The bacterial endotoxin LPS is a stimulator of microglia and is used extensively as a model of neuroinflammation [10, 11]. Neuroinflammation is associated with alterations in Cx expression [12-15]. LPS and proinflammatory cytokines down-regulate astrocyte gap junction communication and Cx43 expression [5, 16-18]. In spite of extensive investigations on Cx43 hemichannel communication during inflammatory states, Cx30 and Cx32 hemichannels have received less attention. It has been reported that global ischemia induces a selective increase in Cx32 protein abundance in hippocampal CA1 before onset of neuronal death [19]. Acute hypoxia causes an increase in Cx30 protein and mRNA levels in the developing rat brain as well [20]. However, there is no in vivo study indicating the behavior of Cx30 and Cx32 gap junctions in response to brain insult and inflammation.

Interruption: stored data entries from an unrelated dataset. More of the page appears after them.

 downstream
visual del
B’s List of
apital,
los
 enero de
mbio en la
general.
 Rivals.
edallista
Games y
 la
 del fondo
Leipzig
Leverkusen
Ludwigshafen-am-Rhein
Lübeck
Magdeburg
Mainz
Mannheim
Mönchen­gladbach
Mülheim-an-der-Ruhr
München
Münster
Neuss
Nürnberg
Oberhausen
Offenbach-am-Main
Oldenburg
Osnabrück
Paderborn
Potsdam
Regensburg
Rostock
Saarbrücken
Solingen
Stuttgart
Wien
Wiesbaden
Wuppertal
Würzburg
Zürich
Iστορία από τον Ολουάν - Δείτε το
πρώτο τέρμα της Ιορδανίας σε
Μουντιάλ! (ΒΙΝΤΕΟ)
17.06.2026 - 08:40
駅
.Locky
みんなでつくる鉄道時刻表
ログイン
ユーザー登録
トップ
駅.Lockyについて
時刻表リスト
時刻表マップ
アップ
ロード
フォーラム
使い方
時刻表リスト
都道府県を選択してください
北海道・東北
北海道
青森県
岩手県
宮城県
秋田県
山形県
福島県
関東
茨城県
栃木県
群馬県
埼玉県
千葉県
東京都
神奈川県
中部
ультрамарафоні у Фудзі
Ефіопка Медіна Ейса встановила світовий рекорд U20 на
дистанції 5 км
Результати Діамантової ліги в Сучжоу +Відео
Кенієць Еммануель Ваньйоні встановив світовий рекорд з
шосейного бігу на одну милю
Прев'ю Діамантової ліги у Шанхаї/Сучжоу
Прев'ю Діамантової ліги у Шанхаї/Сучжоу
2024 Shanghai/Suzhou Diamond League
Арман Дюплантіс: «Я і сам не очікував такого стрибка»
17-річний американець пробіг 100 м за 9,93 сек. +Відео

In the present study, we examined the changes of Cx30 and Cx32 expression in rat hippocampus at transcription and translation level consequent to acute and chronic intracerebroventricular (i.c.v.) injection of LPS.
MATERIALS AND METHODS
Animals. Male Wistar rats (250-300 g, Pasteur Institute of Iran) were used. The animal experiment protocol was approved by the Review Board and Ethics Committee of Pasteur Institute of Iran (Tehran) and conformed to the European Communities Council Directive of November 1986 (86/609/EEC) in such a way to minimize the number of animals used and their suffering.

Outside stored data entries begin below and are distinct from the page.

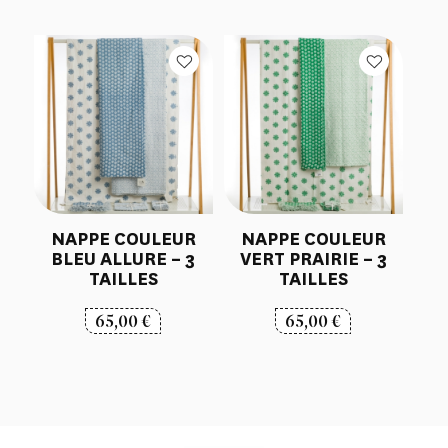
NAPPE COULEUR
NAPPE COULEUR
BLEU ALLURE – 3
VERT PRAIRIE – 3
TAILLES
TAILLES
65,00
€
65,00
€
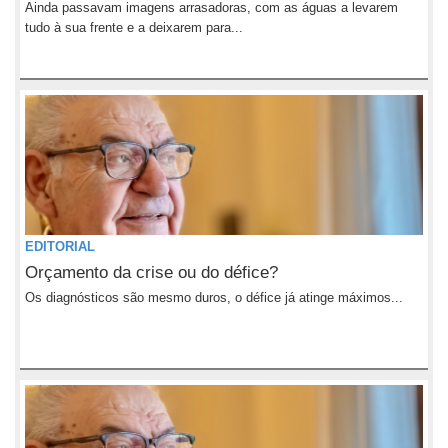
Ainda passavam imagens arrasadoras, com as águas a levarem
tudo à sua frente e a deixarem para...
EDITORIAL
Orçamento da crise ou do défice?
Os diagnósticos são mesmo duros, o défice já atinge máximos...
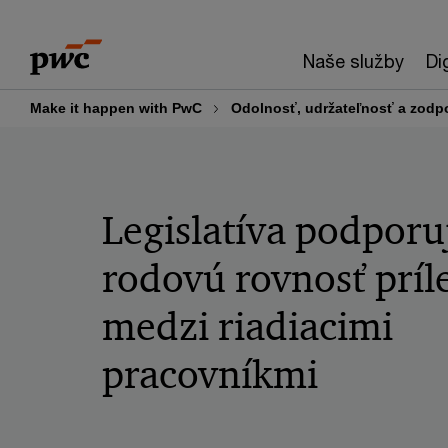
Skip
Skip
to
to
Naše služby
Di
content
footer
Make it happen with PwC
Odolnosť, udržateľnosť a zod
Legislatíva podporu
rodovú rovnosť príle
medzi riadiacimi
pracovníkmi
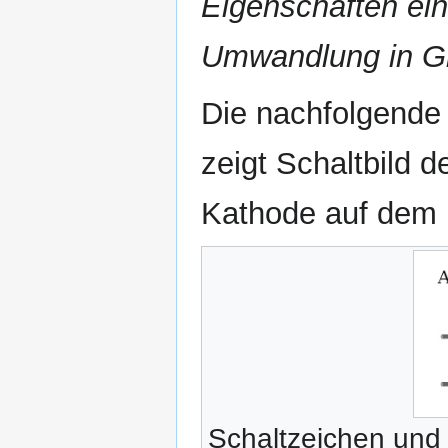
Eigenschaften ein
Umwandlung in Gl
Die nachfolgende 
zeigt Schaltbild 
Kathode auf dem 
Schaltzeichen und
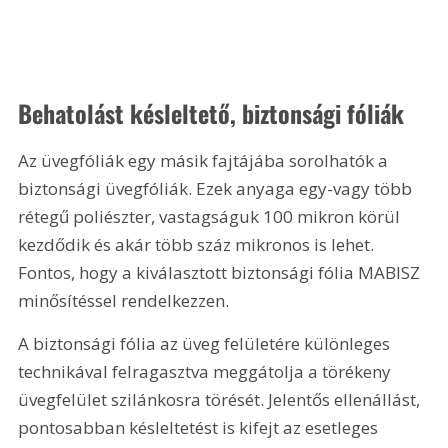
Behatolást késleltető, biztonsági fóliák
Az üvegfóliák egy másik fajtájába sorolhatók a 
biztonsági üvegfóliák. Ezek anyaga egy-vagy több 
rétegű poliészter, vastagságuk 100 mikron körül 
kezdődik és akár több száz mikronos is lehet. 
Fontos, hogy a kiválasztott biztonsági fólia MABISZ 
minősítéssel rendelkezzen.
A biztonsági fólia az üveg felületére különleges 
technikával felragasztva meggátolja a törékeny 
üvegfelület szilánkosra törését. Jelentős ellenállást, 
pontosabban késleltetést is kifejt az esetleges 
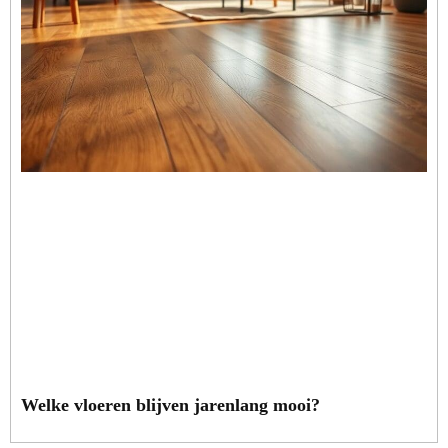
Welke vloeren blijven jarenlang mooi?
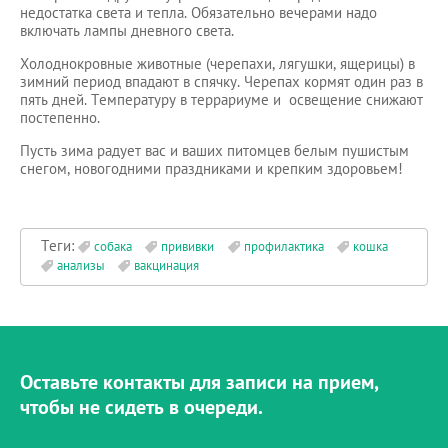
недостатка света и тепла. Обязательно вечерами надо
включать лампы дневного света.
Холоднокровные животные (черепахи, лягушки, ящерицы) в
зимний период впадают в спячку. Черепах кормят один раз в
пять дней. Температуру в террариуме и освещение снижают
постепенно.
Пусть зима радует вас и ваших питомцев белым пушистым
снегом, новогодними праздниками и крепким здоровьем!
Теги:
собака
прививки
профилактика
кошка
анализы
вакцинация
Оставьте контакты для записи на прием,
чтобы не сидеть в очереди.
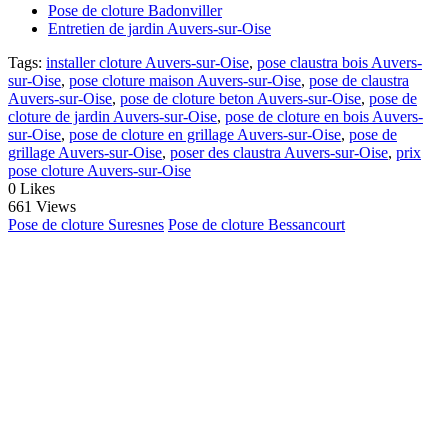
Pose de cloture Badonviller
Entretien de jardin Auvers-sur-Oise
Tags:
installer cloture Auvers-sur-Oise
,
pose claustra bois Auvers-
sur-Oise
,
pose cloture maison Auvers-sur-Oise
,
pose de claustra
Auvers-sur-Oise
,
pose de cloture beton Auvers-sur-Oise
,
pose de
cloture de jardin Auvers-sur-Oise
,
pose de cloture en bois Auvers-
sur-Oise
,
pose de cloture en grillage Auvers-sur-Oise
,
pose de
grillage Auvers-sur-Oise
,
poser des claustra Auvers-sur-Oise
,
prix
pose cloture Auvers-sur-Oise
0
Likes
661 Views
Pose de cloture Suresnes
Pose de cloture Bessancourt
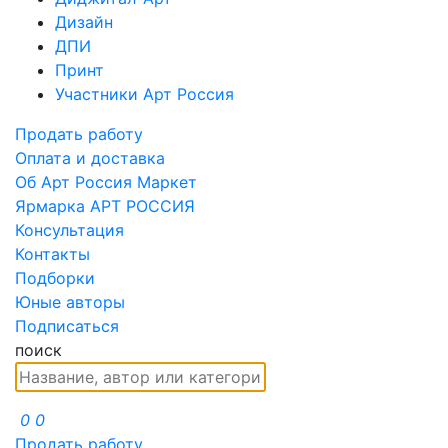
Дизайн
ДПИ
Принт
Участники Арт Россия
Продать работу
Оплата и доставка
Об Арт Россия Маркет
Ярмарка АРТ РОССИЯ
Консультация
Контакты
Подборки
Юные авторы
Подписаться
поиск
0
0
Продать работу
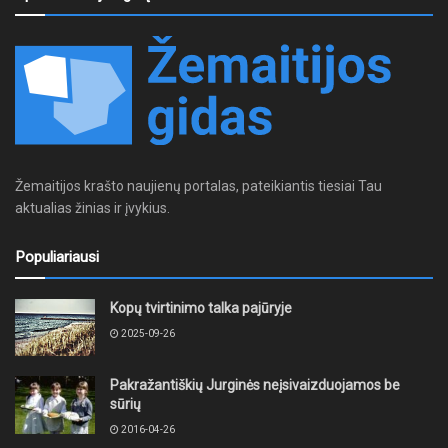
Žemaitijos krašto naujienų portalas, pateikiantis tiesiai Tau
aktualias žinias ir įvykius.
Populiariausi
Kopų tvirtinimo talka pajūryje
2025-09-26
Pakražantiškių Jurginės neįsivaizduojamos be
sūrių
2016-04-26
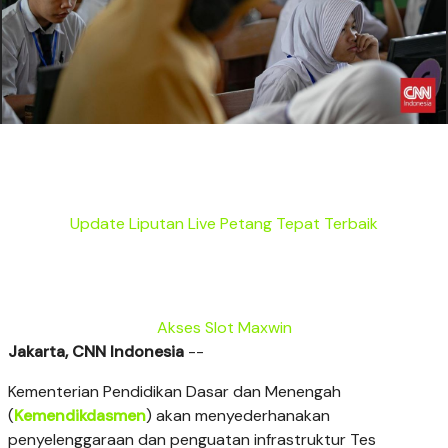
Update Liputan Live Petang Tepat Terbaik
Akses Slot Maxwin
Jakarta, CNN Indonesia
--
Kementerian Pendidikan Dasar dan Menengah
(
Kemendikdasmen
) akan menyederhanakan
penyelenggaraan dan penguatan infrastruktur Tes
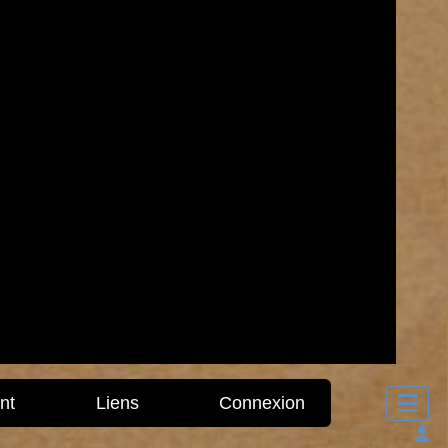
nt
Liens
Connexion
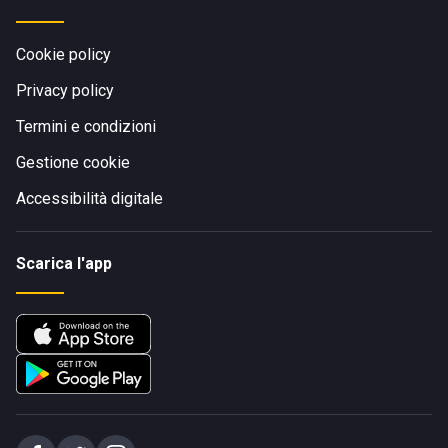
Cookie policy
Privacy policy
Termini e condizioni
Gestione cookie
Accessibilità digitale
Scarica l'app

Stereotaxic surgery and LPS injection. The rats were stereotaxically implanted with a cannula in the left lateral ventricle according to the previously described method [21]. The animals were given 7 days of recovery after surgery, before the injection protocol was started. LPS at the dose of 2.5 µg/rat was infused once daily i.c.v. for 14 days. For each experimental group, a sham (cannula-implanted non-injected) and a control (cannula-implanted PBS-injected) groups were considered.

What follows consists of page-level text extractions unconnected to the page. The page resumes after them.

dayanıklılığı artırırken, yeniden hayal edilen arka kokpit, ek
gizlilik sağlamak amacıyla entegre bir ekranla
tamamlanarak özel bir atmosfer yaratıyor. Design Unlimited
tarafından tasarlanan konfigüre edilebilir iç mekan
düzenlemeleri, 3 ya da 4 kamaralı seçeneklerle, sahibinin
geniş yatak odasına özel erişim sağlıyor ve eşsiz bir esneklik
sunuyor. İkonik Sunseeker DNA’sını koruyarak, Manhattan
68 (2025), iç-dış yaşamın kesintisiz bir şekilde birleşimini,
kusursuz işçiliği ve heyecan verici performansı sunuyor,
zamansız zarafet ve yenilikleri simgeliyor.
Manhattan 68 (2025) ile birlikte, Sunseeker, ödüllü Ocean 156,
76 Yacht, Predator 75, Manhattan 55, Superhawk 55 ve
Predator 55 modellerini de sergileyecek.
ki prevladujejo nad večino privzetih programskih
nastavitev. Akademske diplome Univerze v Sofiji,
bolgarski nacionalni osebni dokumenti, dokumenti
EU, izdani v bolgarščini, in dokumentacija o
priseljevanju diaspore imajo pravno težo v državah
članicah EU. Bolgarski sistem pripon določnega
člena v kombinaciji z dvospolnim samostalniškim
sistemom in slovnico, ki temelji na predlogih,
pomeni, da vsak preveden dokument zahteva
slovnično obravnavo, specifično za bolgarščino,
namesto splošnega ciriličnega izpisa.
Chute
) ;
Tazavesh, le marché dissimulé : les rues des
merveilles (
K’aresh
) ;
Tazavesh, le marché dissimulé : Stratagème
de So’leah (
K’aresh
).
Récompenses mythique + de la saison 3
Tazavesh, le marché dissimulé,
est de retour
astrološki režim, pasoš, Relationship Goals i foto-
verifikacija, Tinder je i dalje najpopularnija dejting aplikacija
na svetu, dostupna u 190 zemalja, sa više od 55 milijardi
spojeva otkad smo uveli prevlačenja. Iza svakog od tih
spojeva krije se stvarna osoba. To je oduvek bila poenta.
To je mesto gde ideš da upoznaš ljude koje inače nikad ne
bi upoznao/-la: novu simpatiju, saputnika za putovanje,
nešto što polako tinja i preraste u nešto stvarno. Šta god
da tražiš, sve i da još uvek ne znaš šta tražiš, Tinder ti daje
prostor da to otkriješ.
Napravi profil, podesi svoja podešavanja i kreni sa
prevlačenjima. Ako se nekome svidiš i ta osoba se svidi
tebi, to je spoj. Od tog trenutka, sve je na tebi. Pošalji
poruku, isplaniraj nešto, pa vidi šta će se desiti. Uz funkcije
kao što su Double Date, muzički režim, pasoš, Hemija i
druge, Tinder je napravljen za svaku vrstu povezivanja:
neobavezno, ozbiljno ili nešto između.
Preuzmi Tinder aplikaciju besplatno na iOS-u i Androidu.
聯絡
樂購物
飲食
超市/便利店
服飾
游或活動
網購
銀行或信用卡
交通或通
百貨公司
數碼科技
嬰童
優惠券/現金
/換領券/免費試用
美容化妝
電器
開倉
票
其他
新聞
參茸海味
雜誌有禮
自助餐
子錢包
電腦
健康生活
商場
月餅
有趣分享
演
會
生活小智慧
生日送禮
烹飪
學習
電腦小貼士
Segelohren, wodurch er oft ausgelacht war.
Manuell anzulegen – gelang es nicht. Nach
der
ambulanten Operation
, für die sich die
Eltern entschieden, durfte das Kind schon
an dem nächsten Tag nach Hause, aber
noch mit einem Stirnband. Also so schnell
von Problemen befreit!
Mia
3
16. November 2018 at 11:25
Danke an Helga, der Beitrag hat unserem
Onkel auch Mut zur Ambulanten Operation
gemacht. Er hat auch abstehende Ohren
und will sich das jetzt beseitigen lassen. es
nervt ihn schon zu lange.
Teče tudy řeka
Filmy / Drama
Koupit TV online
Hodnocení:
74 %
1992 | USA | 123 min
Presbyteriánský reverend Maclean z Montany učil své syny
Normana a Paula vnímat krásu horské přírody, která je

Tissue collection. The hippocampi were dissected 24 h after 1st, 7th and 14th injection of LPS as previously described [21]. The rest of the brains were placed in 10% formalin for at least 3 days at room temperature, cut into 10-μm thick slices and qualitatively examined for cannula position using a stereoscopic microscope (Olympus, Japan). The data of the animals, in which the cannula was in the false place, were not included in the results.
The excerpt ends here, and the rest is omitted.